■ **What is expected**
Every record gets copied exactly, and no picture goes with it.

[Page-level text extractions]
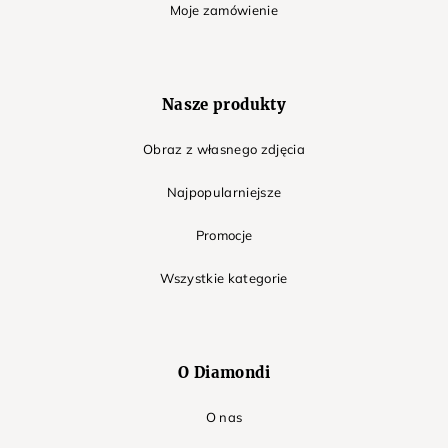
Moje zamówienie
Nasze produkty
Obraz z własnego zdjęcia
Najpopularniejsze
Promocje
Wszystkie kategorie
O Diamondi
O nas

■ **Finished task**
Moje zamówienie
Nasze produkty
Obraz z własnego zdjęcia
Najpopularniejsze
Promocje
Wszystkie kategorie
O Diamondi
O nas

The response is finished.